Segment Start: SUPPLIED ENTRIES

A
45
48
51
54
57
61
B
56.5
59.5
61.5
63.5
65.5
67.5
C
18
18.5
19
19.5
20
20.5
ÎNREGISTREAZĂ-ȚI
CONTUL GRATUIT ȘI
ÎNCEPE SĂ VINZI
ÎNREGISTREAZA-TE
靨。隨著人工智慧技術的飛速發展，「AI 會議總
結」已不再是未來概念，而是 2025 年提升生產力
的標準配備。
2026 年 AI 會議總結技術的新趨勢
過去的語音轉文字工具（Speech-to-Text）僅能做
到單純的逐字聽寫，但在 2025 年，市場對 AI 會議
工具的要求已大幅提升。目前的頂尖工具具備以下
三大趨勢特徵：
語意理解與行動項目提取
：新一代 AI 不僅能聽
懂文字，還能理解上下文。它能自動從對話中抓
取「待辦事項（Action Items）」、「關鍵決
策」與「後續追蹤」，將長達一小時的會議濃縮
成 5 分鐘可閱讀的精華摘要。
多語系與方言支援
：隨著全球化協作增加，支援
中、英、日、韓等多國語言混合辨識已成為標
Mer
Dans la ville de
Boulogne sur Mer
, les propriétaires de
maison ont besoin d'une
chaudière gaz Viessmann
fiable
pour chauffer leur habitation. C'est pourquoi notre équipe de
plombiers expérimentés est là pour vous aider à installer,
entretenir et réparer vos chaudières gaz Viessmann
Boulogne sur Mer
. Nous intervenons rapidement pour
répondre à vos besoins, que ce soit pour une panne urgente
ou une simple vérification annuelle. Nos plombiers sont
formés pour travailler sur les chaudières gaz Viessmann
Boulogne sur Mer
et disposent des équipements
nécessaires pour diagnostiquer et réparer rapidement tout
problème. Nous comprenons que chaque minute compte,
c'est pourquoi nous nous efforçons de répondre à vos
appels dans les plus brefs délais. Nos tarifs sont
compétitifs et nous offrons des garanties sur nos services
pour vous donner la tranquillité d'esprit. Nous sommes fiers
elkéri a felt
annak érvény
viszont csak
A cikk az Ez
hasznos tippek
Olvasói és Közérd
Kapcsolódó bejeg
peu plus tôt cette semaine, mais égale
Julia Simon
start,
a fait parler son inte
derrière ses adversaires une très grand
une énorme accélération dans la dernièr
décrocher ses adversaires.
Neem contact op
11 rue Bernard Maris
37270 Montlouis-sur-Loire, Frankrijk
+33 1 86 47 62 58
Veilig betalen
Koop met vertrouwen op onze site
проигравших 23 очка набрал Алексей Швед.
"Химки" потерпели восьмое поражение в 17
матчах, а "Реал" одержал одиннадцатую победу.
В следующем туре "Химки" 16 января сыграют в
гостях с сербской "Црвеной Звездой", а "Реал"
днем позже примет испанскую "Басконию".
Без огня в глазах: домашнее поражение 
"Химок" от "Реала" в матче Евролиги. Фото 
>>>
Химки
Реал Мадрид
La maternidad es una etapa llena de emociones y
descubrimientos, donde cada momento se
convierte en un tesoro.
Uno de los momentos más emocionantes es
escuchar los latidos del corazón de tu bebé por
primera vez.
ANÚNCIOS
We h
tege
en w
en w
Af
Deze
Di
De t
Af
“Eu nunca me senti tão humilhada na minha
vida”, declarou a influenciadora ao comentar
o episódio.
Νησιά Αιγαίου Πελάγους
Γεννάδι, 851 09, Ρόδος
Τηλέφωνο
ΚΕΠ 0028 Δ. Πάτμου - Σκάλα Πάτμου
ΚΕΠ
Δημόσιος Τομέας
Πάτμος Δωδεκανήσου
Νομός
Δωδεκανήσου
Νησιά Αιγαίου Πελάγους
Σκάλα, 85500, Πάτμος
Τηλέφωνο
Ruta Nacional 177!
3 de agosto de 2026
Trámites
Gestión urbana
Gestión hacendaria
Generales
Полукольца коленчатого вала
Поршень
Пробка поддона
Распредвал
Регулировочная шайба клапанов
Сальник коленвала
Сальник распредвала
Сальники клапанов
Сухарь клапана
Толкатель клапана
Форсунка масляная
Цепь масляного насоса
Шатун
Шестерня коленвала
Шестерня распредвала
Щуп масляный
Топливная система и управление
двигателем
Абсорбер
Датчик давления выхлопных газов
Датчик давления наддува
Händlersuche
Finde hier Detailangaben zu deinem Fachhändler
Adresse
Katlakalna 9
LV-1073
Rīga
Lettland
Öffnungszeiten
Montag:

Segment End: SUPPLIED ENTRIES

Give all the records above again, wording unchanged.

**EXERCISE ANSWER:**
A
45
48
51
54
57
61
B
56.5
59.5
61.5
63.5
65.5
67.5
C
18
18.5
19
19.5
20
20.5
ÎNREGISTREAZĂ-ȚI
CONTUL GRATUIT ȘI
ÎNCEPE SĂ VINZI
ÎNREGISTREAZA-TE
靨。隨著人工智慧技術的飛速發展，「AI 會議總
結」已不再是未來概念，而是 2025 年提升生產力
的標準配備。
2026 年 AI 會議總結技術的新趨勢
過去的語音轉文字工具（Speech-to-Text）僅能做
到單純的逐字聽寫，但在 2025 年，市場對 AI 會議
工具的要求已大幅提升。目前的頂尖工具具備以下
三大趨勢特徵：
語意理解與行動項目提取
：新一代 AI 不僅能聽
懂文字，還能理解上下文。它能自動從對話中抓
取「待辦事項（Action Items）」、「關鍵決
策」與「後續追蹤」，將長達一小時的會議濃縮
成 5 分鐘可閱讀的精華摘要。
多語系與方言支援
：隨著全球化協作增加，支援
中、英、日、韓等多國語言混合辨識已成為標
Mer
Dans la ville de
Boulogne sur Mer
, les propriétaires de
maison ont besoin d'une
chaudière gaz Viessmann
fiable
pour chauffer leur habitation. C'est pourquoi notre équipe de
plombiers expérimentés est là pour vous aider à installer,
entretenir et réparer vos chaudières gaz Viessmann
Boulogne sur Mer
. Nous intervenons rapidement pour
répondre à vos besoins, que ce soit pour une panne urgente
ou une simple vérification annuelle. Nos plombiers sont
formés pour travailler sur les chaudières gaz Viessmann
Boulogne sur Mer
et disposent des équipements
nécessaires pour diagnostiquer et réparer rapidement tout
problème. Nous comprenons que chaque minute compte,
c'est pourquoi nous nous efforçons de répondre à vos
appels dans les plus brefs délais. Nos tarifs sont
compétitifs et nous offrons des garanties sur nos services
pour vous donner la tranquillité d'esprit. Nous sommes fiers
elkéri a felt
annak érvény
viszont csak
A cikk az Ez
hasznos tippek
Olvasói és Közérd
Kapcsolódó bejeg
peu plus tôt cette semaine, mais égale
Julia Simon
start,
a fait parler son inte
derrière ses adversaires une très grand
une énorme accélération dans la dernièr
décrocher ses adversaires.
Neem contact op
11 rue Bernard Maris
37270 Montlouis-sur-Loire, Frankrijk
+33 1 86 47 62 58
Veilig betalen
Koop met vertrouwen op onze site
проигравших 23 очка набрал Алексей Швед.
"Химки" потерпели восьмое поражение в 17
матчах, а "Реал" одержал одиннадцатую победу.
В следующем туре "Химки" 16 января сыграют в
гостях с сербской "Црвеной Звездой", а "Реал"
днем позже примет испанскую "Басконию".
Без огня в глазах: домашнее поражение 
"Химок" от "Реала" в матче Евролиги. Фото 
>>>
Химки
Реал Мадрид
La maternidad es una etapa llena de emociones y
descubrimientos, donde cada momento se
convierte en un tesoro.
Uno de los momentos más emocionantes es
escuchar los latidos del corazón de tu bebé por
primera vez.
ANÚNCIOS
We h
tege
en w
en w
Af
Deze
Di
De t
Af
“Eu nunca me senti tão humilhada na minha
vida”, declarou a influenciadora ao comentar
o episódio.
Νησιά Αιγαίου Πελάγους
Γεννάδι, 851 09, Ρόδος
Τηλέφωνο
ΚΕΠ 0028 Δ. Πάτμου - Σκάλα Πάτμου
ΚΕΠ
Δημόσιος Τομέας
Πάτμος Δωδεκανήσου
Νομός
Δωδεκανήσου
Νησιά Αιγαίου Πελάγους
Σκάλα, 85500, Πάτμος
Τηλέφωνο
Ruta Nacional 177!
3 de agosto de 2026
Trámites
Gestión urbana
Gestión hacendaria
Generales
Полукольца коленчатого вала
Поршень
Пробка поддона
Распредвал
Регулировочная шайба клапанов
Сальник коленвала
Сальник распредвала
Сальники клапанов
Сухарь клапана
Толкатель клапана
Форсунка масляная
Цепь масляного насоса
Шатун
Шестерня коленвала
Шестерня распредвала
Щуп масляный
Топливная система и управление
двигателем
Абсорбер
Датчик давления выхлопных газов
Датчик давления наддува
Händlersuche
Finde hier Detailangaben zu deinem Fachhändler
Adresse
Katlakalna 9
LV-1073
Rīga
Lettland
Öffnungszeiten
Montag:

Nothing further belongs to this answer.